[[ Supplied information, beginning ]]

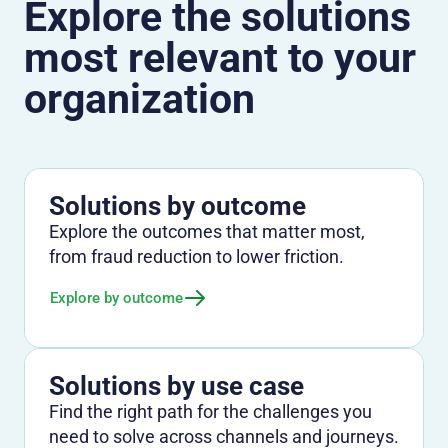
Explore the solutions
most relevant to your
organization
Solutions by outcome
Explore the outcomes that matter most,
from fraud reduction to lower friction.
Explore by outcome
Solutions by use case
Find the right path for the challenges you
need to solve across channels and journeys.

[[ Supplied information, end ]]

### Problem to solve:
Where an entry holds an image, drop the image and copy the remaining text exactly.

### Task response:
Explore the solutions
most relevant to your
organization
Solutions by outcome
Explore the outcomes that matter most,
from fraud reduction to lower friction.
Explore by outcome
Solutions by use case
Find the right path for the challenges you
need to solve across channels and journeys.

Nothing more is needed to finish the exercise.